So here we are at the end of it. I’ll admit I have mixed emotions. The biggest one is probably relief, to be honest.
We made it, we’re done, and after tonight the only "graduation" related thing we have to worry about is our parties.
But there is some sadness mixed in, too. It’s over. No more cheering in the student section wearing ridiculous outfits. No more shouting across the commons. No more homecoming or Snow Days. No longer are we students of Pequot Lakes High School. That’s a sad thought, and a scary thought too.
Life gets a lot more ... everything after this. They’re taking off our training wheels, so hopefully we know how to ride the bike. But under the relief, the sadness and the fear.
There’s pride too. We made it! We’re done! We graduated high school, and that’s an accomplishment to be proud of.

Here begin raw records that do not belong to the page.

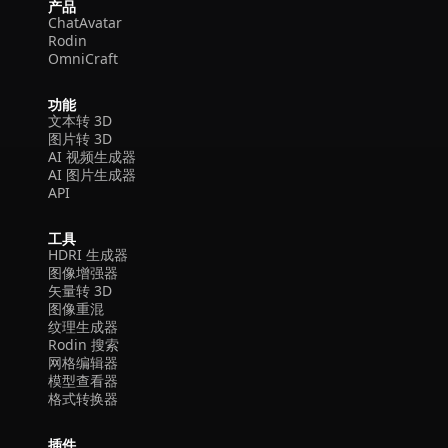
产品
ChatAvatar
Rodin
OmniCraft
功能
文本转 3D
图片转 3D
AI 视频生成器
AI 图片生成器
API
工具
HDRI 生成器
图像增强器
矢量转 3D
图像重混
纹理生成器
Rodin 搜索
网格编辑器
模型查看器
格式转换器
插件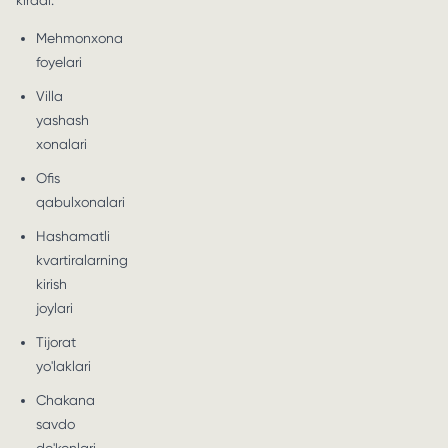
kiradi:
Mehmonxona
foyelari
Villa
yashash
xonalari
Ofis
qabulxonalari
Hashamatli
kvartiralarning
kirish
joylari
Tijorat
yo'laklari
Chakana
savdo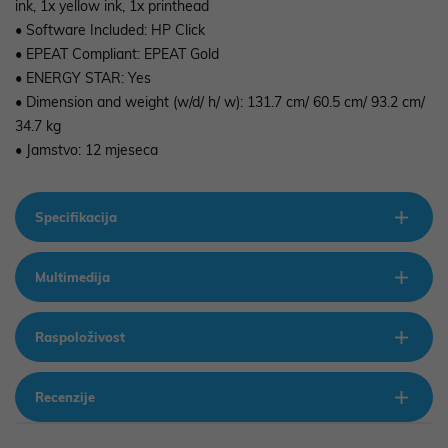
ink, 1x yellow ink, 1x printhead
• Software Included: HP Click
• EPEAT Compliant: EPEAT Gold
• ENERGY STAR: Yes
• Dimension and weight (w/d/ h/ w): 131.7 cm/ 60.5 cm/ 93.2 cm/
34.7 kg
• Jamstvo: 12 mjeseca
Specifikacija
Multimedija
Raspoloživost
Recenzije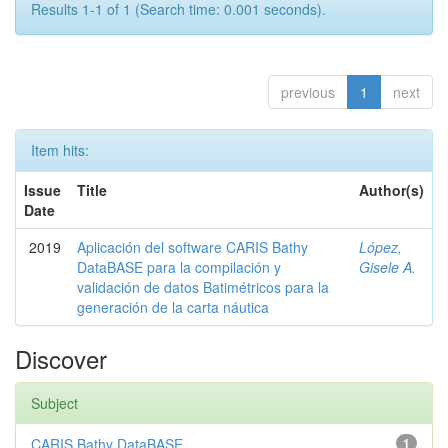
Results 1-1 of 1 (Search time: 0.001 seconds).
previous
1
next
Item hits:
Issue
Title
Author(s)
Date
2019
Aplicación del software CARIS Bathy
López,
DataBASE para la compilación y
Gisele A.
validación de datos Batimétricos para la
generación de la carta náutica
Discover
Subject
CARIS Bathy DataBASE
1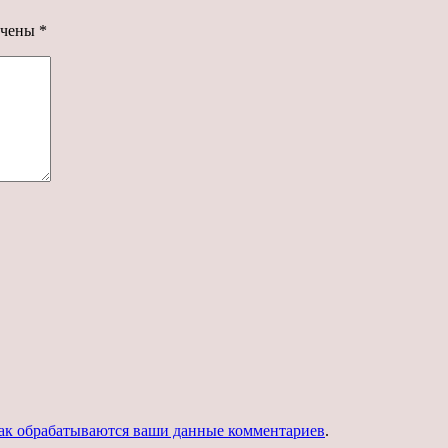
ечены
*
как обрабатываются ваши данные комментариев
.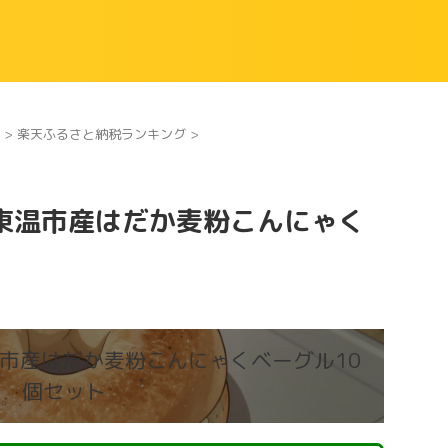
>
楽天ふるさと納税ランキング
>
東温市産はだか麦粉こんにゃく
市産はだか麦粉こんにゃくベーグル10
個セット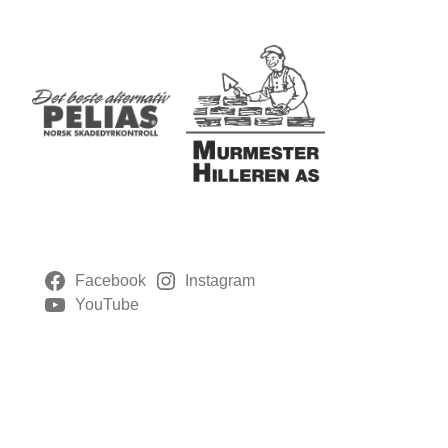
Facebook
Instagram
YouTube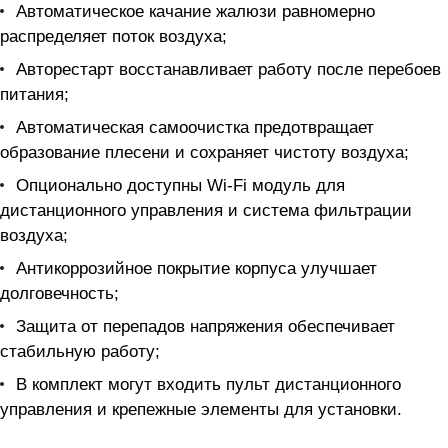
Автоматическое качание жалюзи равномерно
распределяет поток воздуха;
Авторестарт восстанавливает работу после перебоев
питания;
Автоматическая самоочистка предотвращает
образование плесени и сохраняет чистоту воздуха;
Опционально доступны Wi-Fi модуль для
дистанционного управления и система фильтрации
воздуха;
Антикоррозийное покрытие корпуса улучшает
долговечность;
Защита от перепадов напряжения обеспечивает
стабильную работу;
В комплект могут входить пульт дистанционного
управления и крепежные элементы для установки.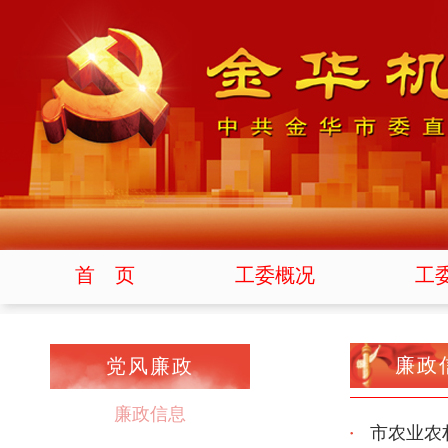
首 页
工委概况
工
廉政
党风廉政
廉政信息
市农业农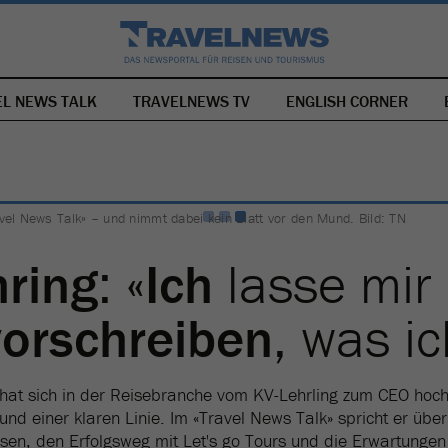
EL NEWS TALK
TRAVELNEWS TV
NAVIGATION
ENGLISH CORNER
ÜBERSPRINGEN
vel News Talk» – und nimmt dabei kein Blatt vor den Mund. Bild: TN
ring
: «
Ich
lasse mir
vorschreiben
, was i
hat sich in der Reisebranche vom KV-Lehrling zum CEO hoch
t und einer klaren Linie. Im «Travel News Talk» spricht er üb
sen, den Erfolgsweg mit Let's go Tours und die Erwartunge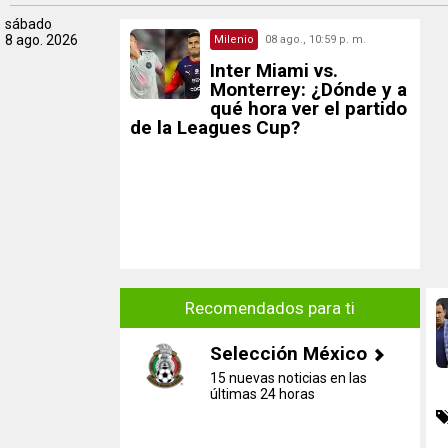
sábado
8 ago. 2026
Milenio
08 ago., 10:59 p. m.
Inter Miami vs.
Monterrey: ¿Dónde y a
qué hora ver el partido
de la Leagues Cup?
Recomendados para ti
Selección México
15 nuevas noticias en las
últimas 24 horas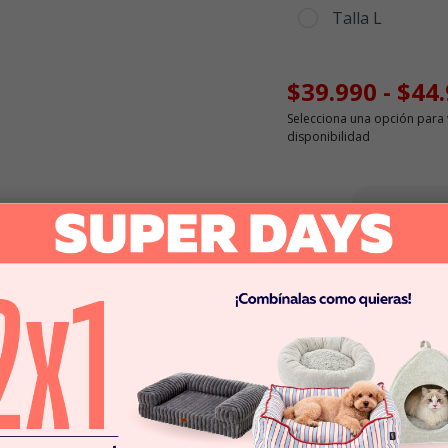
Talla L
$39.990
-
$44
Selecciona una opción para 
disponibilidad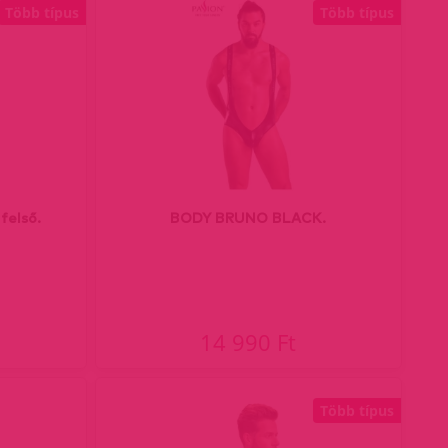
Több típus
Több típus
felső.
BODY BRUNO BLACK.
14 990 Ft
Több típus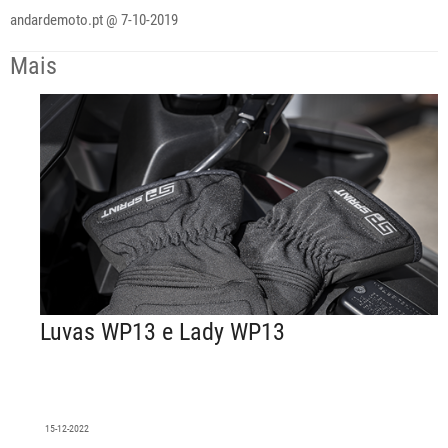
andardemoto.pt
@ 7-10-2019
Mais
Luvas WP13 e Lady WP13
15-12-2022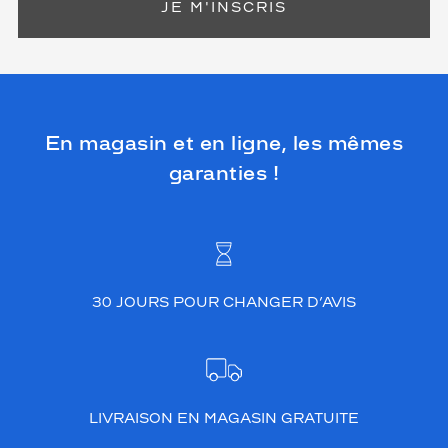
JE M'INSCRIS
En magasin et en ligne, les mêmes
garanties !
30 JOURS POUR CHANGER D’AVIS
LIVRAISON EN MAGASIN GRATUITE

Through our last days, I decided to hold on to my high school habits. The writing process of this speech is reflective of that. The morning before graduation speaker auditions, I wrote a couple of bullet points in my notes with the gist of what I would say. That was at the end of April.
Then I decided I’d wait a little bit to work on the rest of it. And then a little longer. And so there I was on Wednesday morning, in my pajamas, unable to find the notes that I had made a month earlier, typing up the speech that was due to Mr. Nelson in less than two hours.
I’d be embarrassed about my irresponsibility with time if I didn’t know that every one of us here has done the exact same thing at least once.
Beyond our collective teenage procrastination, each of our high school careers differed quite a bit. Some of us were in sports. Others of us attended every single band event there was. Some people chose not to be involved in anything.
No matter where you fall on that spectrum, it’s OK. It doesn’t matter what activities you were in in high school. When it comes down to it, high school is simply a small blip in our lives.
But that doesn’t mean we didn’t get anything out of it. Maybe you’ll never need to use the quadratic formula again, or balance a chemical equation, or be able to discuss literary elements of "Romeo and Juliet."
"Thank you, class of 2021, for the lessons we’ve all learned together, the memories we’ve made, and the killer 'grad' parties we get to attend."
— Megan Buffington, Pequot Lakes High senior
But in high school, you began to learn who you were. In the classroom and outside of it, you were given an opportunity to find out what interests you and what is important to you.
I hope you used this opportunity. If you stick to your values and keep the things that matter most close, life won’t necessarily be easy, but it will be a lot more simple.
We all feel a little different right now and have done different things these last four years. We’re all going to different places in the days to come, but right now, for the last time, here we all are in one place together.
So let’s use this time to reflect. Remember the lessons you learned, and apply them to your life.
Remember what excites and intrigues you, and keep doing it every day.
Remember the mistakes you made, and strive not to make them again.
Remember who was most important to you, and keep them close.
Remember these last four years.
Thank you, class of 2021, for the lessons we’ve all learned together, the memories we’ve made, and the killer “grad” parties we get to attend.
Megan Buffington is a Pequot Lakes High School graduating senior.